What you should do » Every line in the records below that holds the word "nomeado" is to be copied.

Available data »
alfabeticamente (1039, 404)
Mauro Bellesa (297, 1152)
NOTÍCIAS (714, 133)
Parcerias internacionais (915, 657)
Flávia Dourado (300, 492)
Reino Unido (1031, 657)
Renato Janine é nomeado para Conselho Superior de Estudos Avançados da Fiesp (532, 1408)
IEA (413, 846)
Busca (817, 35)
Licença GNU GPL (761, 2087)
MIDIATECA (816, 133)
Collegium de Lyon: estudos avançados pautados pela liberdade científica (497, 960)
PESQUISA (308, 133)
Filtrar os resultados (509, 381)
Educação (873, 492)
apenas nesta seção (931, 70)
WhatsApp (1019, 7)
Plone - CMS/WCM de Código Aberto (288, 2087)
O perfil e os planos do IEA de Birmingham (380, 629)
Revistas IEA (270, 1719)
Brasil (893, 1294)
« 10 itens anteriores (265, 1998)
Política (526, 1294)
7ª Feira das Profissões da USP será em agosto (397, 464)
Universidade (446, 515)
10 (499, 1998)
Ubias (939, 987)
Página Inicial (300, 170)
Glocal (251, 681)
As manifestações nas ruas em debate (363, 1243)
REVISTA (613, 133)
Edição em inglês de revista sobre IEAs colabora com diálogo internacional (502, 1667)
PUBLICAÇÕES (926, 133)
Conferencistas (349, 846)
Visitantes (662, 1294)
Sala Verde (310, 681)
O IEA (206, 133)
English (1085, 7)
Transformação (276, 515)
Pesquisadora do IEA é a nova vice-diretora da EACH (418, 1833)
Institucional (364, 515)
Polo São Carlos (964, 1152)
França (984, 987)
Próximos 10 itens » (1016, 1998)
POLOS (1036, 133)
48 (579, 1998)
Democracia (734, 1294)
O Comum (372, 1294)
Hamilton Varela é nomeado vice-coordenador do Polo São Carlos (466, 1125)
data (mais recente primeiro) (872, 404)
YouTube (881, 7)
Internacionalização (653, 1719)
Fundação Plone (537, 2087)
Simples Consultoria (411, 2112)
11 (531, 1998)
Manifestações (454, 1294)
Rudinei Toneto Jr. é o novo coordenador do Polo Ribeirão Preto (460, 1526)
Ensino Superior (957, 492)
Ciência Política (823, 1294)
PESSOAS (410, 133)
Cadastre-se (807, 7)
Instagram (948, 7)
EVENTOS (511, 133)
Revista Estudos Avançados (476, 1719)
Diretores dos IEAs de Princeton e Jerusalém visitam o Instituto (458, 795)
==
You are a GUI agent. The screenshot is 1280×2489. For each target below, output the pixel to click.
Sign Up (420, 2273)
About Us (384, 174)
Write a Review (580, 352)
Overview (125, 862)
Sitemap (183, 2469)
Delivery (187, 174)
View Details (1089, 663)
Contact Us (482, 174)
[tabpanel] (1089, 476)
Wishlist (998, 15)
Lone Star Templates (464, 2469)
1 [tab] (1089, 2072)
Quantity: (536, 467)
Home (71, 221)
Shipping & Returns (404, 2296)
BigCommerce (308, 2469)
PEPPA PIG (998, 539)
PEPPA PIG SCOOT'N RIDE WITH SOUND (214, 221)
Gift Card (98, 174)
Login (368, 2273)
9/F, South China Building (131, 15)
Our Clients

Result »
Renato Janine é nomeado para Conselho Superior de Estudos Avançados da Fiesp (532, 1408)
Hamilton Varela é nomeado vice-coordenador do Polo São Carlos (466, 1125)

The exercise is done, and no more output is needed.